DOT Emergency Relief Funds Released for Hurricane Damage
The nation watched as President Obama called upon federal agencies to act swiftly in the wake of Hurricane Sandy and to extend all available resources as soon as possible. And, in the last several days, President Obama approved several disaster assistance efforts. Approving disaster declarations, for example, has enabled federal assistance, such as emergency relief funds, to be available to supplement the recovery and response efforts of the state and local governments in the disaster areas.
As examination of the extent of Hurricane Sandy’s damage continues throughout the Northeast, Ray LaHood, U.S Transportation Secretary, has announced a $12 million dollar quick release emergency relief fund that will immediately get the Hurricane Sandy repairs underway in Connect and New Jersey - $10 million will go to New Jersey and $2 million to Connecticut.
The $12 million in federal-aid highway funds follow a $17 million quick release emergency relief fund for New York ($10 million,) Rhode Island ($3 million,) and North Carolina ($4 million) that was approved by the DOT earlier in the week.
Repairing critical infrastructure is a first step in any natural disaster and catastrophic even since it’s roads, bridges, and such that enable first responders and relief workers to access the areas to restore services and provide assistance to the affected residents. The U.S. Department of Transportation's Federal Highway Administration’s emergency relief program helps fund the repair and/or reconstruction of these impacted federal-aid roads and bridges following catastrophic and natural disaster events.

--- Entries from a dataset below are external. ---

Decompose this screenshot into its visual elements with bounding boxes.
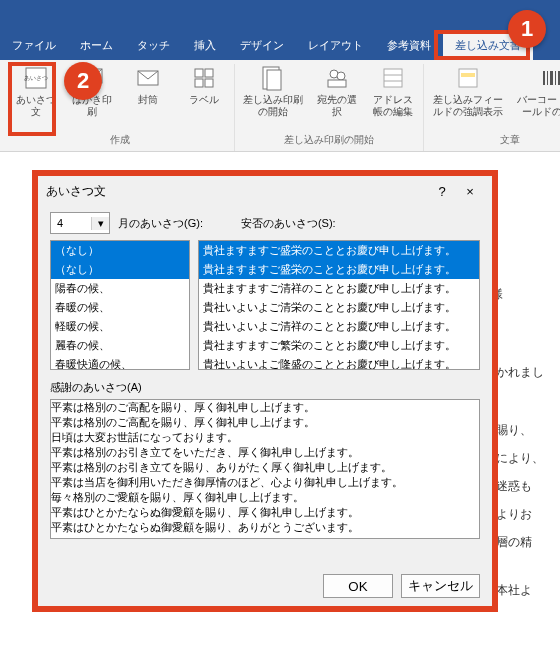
list-item[interactable]: 平素は格別のお引き立てを賜り、ありがたく厚く御礼申し上げます。 — [51, 460, 479, 475]
group-write-label: 文章 — [500, 131, 520, 151]
ribbon-group-start: 差し込み印刷の開始 宛先の選択 アドレス帳の編集 差し込み印刷の開始 — [235, 64, 424, 151]
highlight-icon — [454, 64, 482, 92]
ribbon-group-create: あいさつ あいさつ文 はがき印刷 封筒 ラベル — [6, 64, 235, 151]
anpi-label: 安否のあいさつ(S): — [241, 216, 336, 231]
barcode-icon — [538, 64, 560, 92]
tab-insert[interactable]: 挿入 — [182, 30, 228, 60]
labels-button[interactable]: ラベル — [180, 64, 228, 106]
list-item[interactable]: 春暖快適の候、 — [51, 355, 189, 370]
list-item[interactable]: 平素はひとかたならぬ御愛顧を賜り、厚く御礼申し上げます。 — [51, 505, 479, 520]
ok-button[interactable]: OK — [323, 574, 393, 598]
edit-recipients-button[interactable]: アドレス帳の編集 — [369, 64, 417, 118]
greeting-icon: あいさつ — [22, 64, 50, 92]
list-header: （なし） — [51, 241, 189, 260]
svg-rect-11 — [267, 70, 281, 90]
start-merge-button[interactable]: 差し込み印刷の開始 — [241, 64, 305, 118]
barcode-label: バーコードフィールドの挿入 — [514, 94, 560, 118]
labels-label: ラベル — [189, 94, 219, 106]
cancel-button[interactable]: キャンセル — [401, 574, 480, 598]
list-item[interactable]: 平素はひとかたならぬ御愛顧を賜り、ありがとうございます。 — [51, 520, 479, 535]
callout-1: 1 — [508, 10, 546, 48]
highlight-label: 差し込みフィールドの強調表示 — [430, 94, 506, 118]
tab-home[interactable]: ホーム — [68, 30, 125, 60]
kansha-greeting-list[interactable]: 平素は格別のご高配を賜り、厚く御礼申し上げます。 平素は格別のご高配を賜り、厚く… — [50, 399, 480, 539]
barcode-button[interactable]: バーコードフィールドの挿入 — [514, 64, 560, 118]
tab-file[interactable]: ファイル — [0, 30, 68, 60]
month-combo[interactable]: 4 ▾ — [50, 212, 110, 234]
list-item[interactable]: 貴社ますますご清祥のこととお慶び申し上げます。 — [199, 279, 479, 298]
start-merge-label: 差し込み印刷の開始 — [241, 94, 305, 118]
dialog-highlight: あいさつ文 ? × 4 ▾ 月のあいさつ(G): 安否のあいさつ(S): （なし… — [32, 170, 498, 612]
svg-rect-7 — [205, 69, 213, 77]
callout-2: 2 — [64, 62, 102, 100]
svg-rect-9 — [205, 79, 213, 87]
svg-rect-8 — [195, 79, 203, 87]
list-header: 平素は格別のご高配を賜り、厚く御礼申し上げます。 — [51, 400, 479, 415]
select-recipients-button[interactable]: 宛先の選択 — [313, 64, 361, 118]
edit-recipients-icon — [379, 64, 407, 92]
list-item[interactable]: （なし） — [51, 260, 189, 279]
list-item[interactable]: 平素は当店を御利用いただき御厚情のほど、心より御礼申し上げます。 — [51, 475, 479, 490]
greeting-button[interactable]: あいさつ あいさつ文 — [12, 64, 60, 118]
help-button[interactable]: ? — [428, 184, 456, 199]
group-create-label: 作成 — [110, 131, 130, 151]
list-item[interactable]: 平素は格別のお引き立てをいただき、厚く御礼申し上げます。 — [51, 445, 479, 460]
list-item[interactable]: 麗春の候、 — [51, 336, 189, 355]
ribbon-tabs: ファイル ホーム タッチ 挿入 デザイン レイアウト 参考資料 差し込み文書 — [0, 0, 560, 60]
dialog-titlebar: あいさつ文 ? × — [38, 176, 492, 206]
list-item[interactable]: 平素は格別のご高配を賜り、厚く御礼申し上げます。 — [51, 415, 479, 430]
list-item[interactable]: 貴社いよいよご清祥のこととお慶び申し上げます。 — [199, 317, 479, 336]
list-header: 貴社ますますご盛栄のこととお慶び申し上げます。 — [199, 241, 479, 260]
highlight-fields-button[interactable]: 差し込みフィールドの強調表示 — [430, 64, 506, 118]
month-greeting-list[interactable]: （なし） （なし） 陽春の候、 春暖の候、 軽暖の候、 麗春の候、 春暖快適の候… — [50, 240, 190, 370]
select-recipients-icon — [323, 64, 351, 92]
ribbon-group-write: 差し込みフィールドの強調表示 バーコードフィールドの挿入 文章 — [424, 64, 560, 151]
month-label: 月のあいさつ(G): — [118, 216, 203, 231]
anpi-greeting-list[interactable]: 貴社ますますご盛栄のこととお慶び申し上げます。 貴社ますますご盛栄のこととお慶び… — [198, 240, 480, 370]
svg-rect-6 — [195, 69, 203, 77]
list-item[interactable]: 毎々格別のご愛顧を賜り、厚く御礼申し上げます。 — [51, 490, 479, 505]
svg-rect-15 — [384, 69, 402, 87]
envelope-icon — [134, 64, 162, 92]
labels-icon — [190, 64, 218, 92]
month-value: 4 — [51, 217, 91, 229]
greeting-dialog: あいさつ文 ? × 4 ▾ 月のあいさつ(G): 安否のあいさつ(S): （なし… — [38, 176, 492, 606]
svg-rect-14 — [328, 80, 346, 87]
envelope-label: 封筒 — [138, 94, 158, 106]
edit-recipients-label: アドレス帳の編集 — [369, 94, 417, 118]
list-item[interactable]: 軽暖の候、 — [51, 317, 189, 336]
list-item[interactable]: 貴社いよいよご隆盛のこととお慶び申し上げます。 — [199, 355, 479, 370]
list-item[interactable]: 貴社ますますご盛栄のこととお慶び申し上げます。 — [199, 260, 479, 279]
tab-touch[interactable]: タッチ — [125, 30, 182, 60]
svg-rect-21 — [547, 71, 548, 85]
svg-rect-23 — [555, 71, 556, 85]
envelope-button[interactable]: 封筒 — [124, 64, 172, 106]
greeting-label: あいさつ文 — [12, 94, 60, 118]
group-start-label: 差し込み印刷の開始 — [284, 131, 374, 151]
svg-rect-19 — [461, 73, 475, 77]
list-item[interactable]: 貴社ますますご繁栄のこととお慶び申し上げます。 — [199, 336, 479, 355]
tab-layout[interactable]: レイアウト — [296, 30, 375, 60]
dialog-title: あいさつ文 — [46, 183, 106, 200]
svg-rect-18 — [459, 69, 477, 87]
kansha-label: 感謝のあいさつ(A) — [50, 380, 480, 395]
list-item[interactable]: 貴社いよいよご清栄のこととお慶び申し上げます。 — [199, 298, 479, 317]
svg-rect-20 — [543, 71, 545, 85]
start-merge-icon — [259, 64, 287, 92]
select-recipients-label: 宛先の選択 — [313, 94, 361, 118]
list-item[interactable]: 陽春の候、 — [51, 279, 189, 298]
svg-text:あいさつ: あいさつ — [24, 75, 48, 82]
svg-rect-22 — [550, 71, 553, 85]
tab-design[interactable]: デザイン — [228, 30, 296, 60]
close-button[interactable]: × — [456, 184, 484, 199]
dropdown-icon[interactable]: ▾ — [91, 217, 109, 230]
tab-references[interactable]: 参考資料 — [375, 30, 443, 60]
list-item[interactable]: 春暖の候、 — [51, 298, 189, 317]
svg-point-13 — [337, 72, 345, 80]
list-item[interactable]: 日頃は大変お世話になっております。 — [51, 430, 479, 445]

The funds provided by the U.S. Department of Transportation's Federal Highway Administration will be used to immediately initiate an array of road, bridge, and tunnel repairs that are immediately necessary and vital to the transportation systems in the affected areas. In Connecticut, the funds will go to federal- aid highways in need of general emergency repairs, and, in New Jersey, the funds will go to preventing further damage to already damaged sections of highway and to maintaining essential traffic flow.
Secretary LaHood said that the funds will help in President Obama’s call to get the transportation systems in the affected areas up and running as soon as possible, but that the funds only represent the start of the DOT’s commitment to the recovery. Victor Mendez, Federal Highway Administrator, echoes Secretary LaHood’s sentiments, saying that the first step in the recovery process is mobility and that New Jersey and Connecticut transportation systems can “count on our full support” as they get services back on line.